Он подозревал, что открывшаяся лысина на затылке не красит. Зато рост. Метр девяносто, друзья замечали издали, махали зачем-то рукой, будто они лилипуты, а он должен их разглядеть. Ну немного оплыл в боках, есть такое, чрезмерная страсть к капучино сделала своё мерзкое дело, и он проиграл. Но животик еще не выполз из-под ремня, богатырски надута грудь, и, пожалуй, при желании он смог бы подтянуться раз девять на турнике или отжаться от пола, смахивая пыль отпущенной по моде острой бородкой.

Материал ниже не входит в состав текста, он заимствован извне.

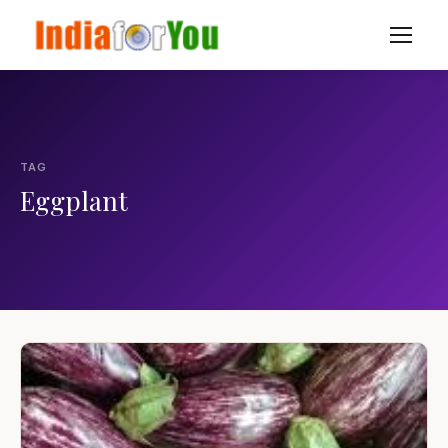
TAG
Eggplant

А вот голос оставался молодым, звучным, точно иерихонская труба. А как приятно, бывало, выдыхать на плацу: «Смирна!» Да так, что дребезжали, казалось, стекла в гарнизонной столовке. И идти с ротой в горку, чеканя шаг:
– И левой, левой, раз, два, три.
Этот военный речитатив так и остался по жизни. Жена Ольга, закаленная в невзгодах учительница младших классов, к заскокам мужа привыкла. Прошла с ним гарнизоны архипелага Северная Земля в Карском море, глухие и суровые леса Сибири, да много чего. Дети же морщили губы, когда он ненароком вставлял армейские шутки за завтраком.
Служба в армии оставила у Павла приятные воспоминания, шагал по жизни, словно по лестнице, лейтенант – раз-два, капитан – три-четыре, майор – пять-шесть. Тут считалочка закончилась: его отправили в запас. Вариантов на гражданке выпало немного, и он сознательно пошел работать в охрану: там мог вволю погонять заплывших жирком охранников, покомандовать. Это успокаивало.

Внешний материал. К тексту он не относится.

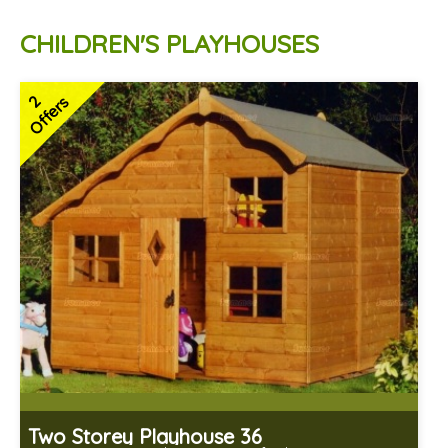
CHILDREN'S PLAYHOUSES
2
Offers
Two Storey Playhouse 36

Но по-настоящему Павел жил парадами. Ждал 9 Мая, как некормленая собака, что мечется в ожидании задержавшегося хозяина. Отглаживал форму, что бережно хранил в длинном сатиновом пакете, проверял, блестят ли пуговицы, насколько ровны стрелки брюк, отполированы ли ботинки, не скрутил ли сын Ванька медали.
В девять утра Павел переодевался в парадный костюм, смахивал пыль с тульи фуражки, присаживался за стол, выпивал рюмку водки и ждал начала. Парад смотрел стоя. Выбрасывал руку к фуражке и кричал протяжное «Ура главнокомандующему!».

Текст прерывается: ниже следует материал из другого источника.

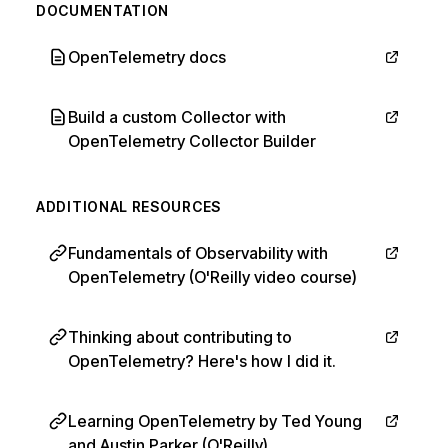
DOCUMENTATION
OpenTelemetry docs
Build a custom Collector with
OpenTelemetry Collector Builder
ADDITIONAL RESOURCES
Fundamentals of Observability with
OpenTelemetry (O'Reilly video course)
Thinking about contributing to
OpenTelemetry? Here's how I did it.
Learning OpenTelemetry by Ted Young
and Austin Parker (O'Reilly)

Дети крутили у виска, жена вздыхала, Павел упирался взглядом в экран, в глазах появлялись слезы.
* * *
Беда пришла внезапно. Скрутила разум и повергла в терзания душу. Представить именно такой поворот событий Павел не мог и в страшном сне. Соня, так удачно выскочившая замуж за программиста из Киева, на фоне «спецоперации» отказывалась говорить с отцом, помня его помешанность на армии.
Отношения их расклеились после ее свадьбы, после рождения внука трещина разошлась шире, дочь не вернулась в Москву, хотя он настаивал; его не пускали в Киев.
– Вот и дождались. – Павел посмотрел на жену. Ольга плакала в трубку и умоляла дочь уехать, забрать ребенка и бежать.
– Куда, в Польшу? У меня паспорт русский, – кричала Соня по громкой связи, выставленной женой специально, словно в укор мужу, будто он лично командовал войсками.
Сердце его словно сжимало тисками. Раз-два – опрокидывал он рюмку за рюмкой, словно это могло остановить боль.
Становилось хуже. Лезли черные, страшные мысли, и если после первых новостей о Донбассе он странно хмыкал и качал головой, будто взвешивая чужие решения, то после «начала» посерел лицом, седина окропила голову. Ощущение безнадеги отупляло, работа вызывала отвращение, любимый капучино – изжогу. Он теребил звонками бывших сослуживцев. Некоторые, как он знал, дошагали до генеральских звезд, но кто он для них… Так, лицо на общей фотографии.